Jonas Reeb, Maximilian Hecht, Yannick Mahlich, Yana Bromberg, and Burkhard Rost describe predictions of molecular effects of sequence variants to bridge the gap from the micro level of molecular function to the systems/macro level of disease. David Masica and Rachel Karchin emphasize the importance of increasing the clinical relevance of in silico methods to predict pathogenic missense variants. They highlight the rapid accumulation of variants of unknown clinical significance, most of which cause amino acid substitutions (cSNVs). To interpret these variants, there is an urgent need to develop better in silico bioinformatic methods. They critically review the current state of the field, pointing to the progress and shortcomings in the development of bioinformatics missense variant classifiers. In particular, they advocate the increased use of endophenotypes, which are quantitative measurements that are correlated with phenotypes via shared genetic causes.

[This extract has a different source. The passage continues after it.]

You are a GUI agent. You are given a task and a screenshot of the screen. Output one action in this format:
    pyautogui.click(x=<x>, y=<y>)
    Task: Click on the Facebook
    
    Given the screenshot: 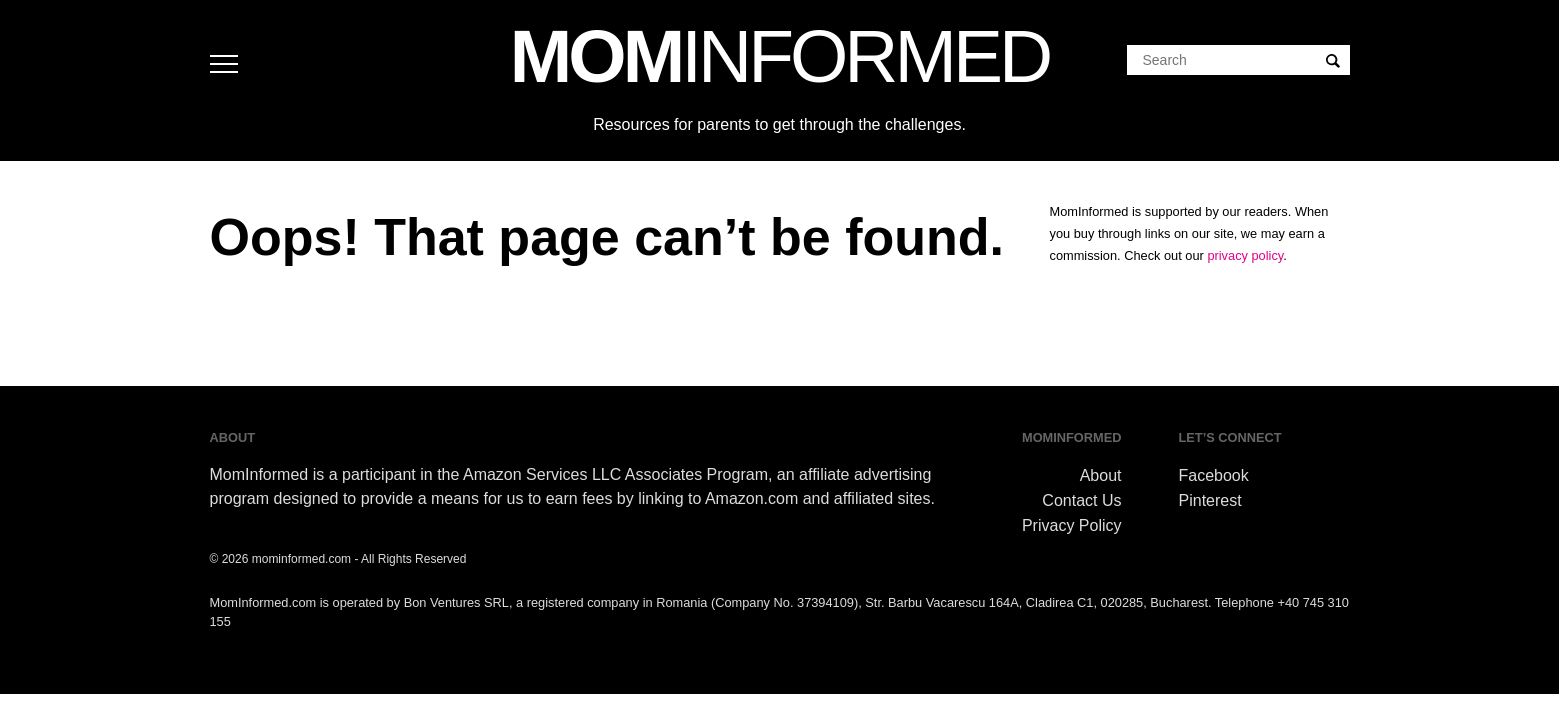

Computational biology can tackle cancer through analysis of massive quantities of data. These analyses may allow correlating the data with phenotypic outcomes. Voluminous compilations permit reaping robust statistical trends, which can be exploited for predictions. Computation can also contribute to cancer research by unraveling the mechanisms through which particular genetic or acquired aberrations actually work. Molecular structures can contribute greatly to understanding of disease mechanisms and the design and computational screening of drugs. By combining data from genomics and molecular structure, computational biology can enable interpretation of genetic and epigenetic data to tailor disease treatments to individual patients. Together with experiments, the physical sciences, genetics, statistical “big data,” and clinical analysis, computational biology can help to lay the foundation for new paradigms in the translational sciences. We look forward to the time when these tools can elucidate the basis of cancer and provide predictive blueprints and combinatorial drug therapies. However, the challenge facing us is daunting.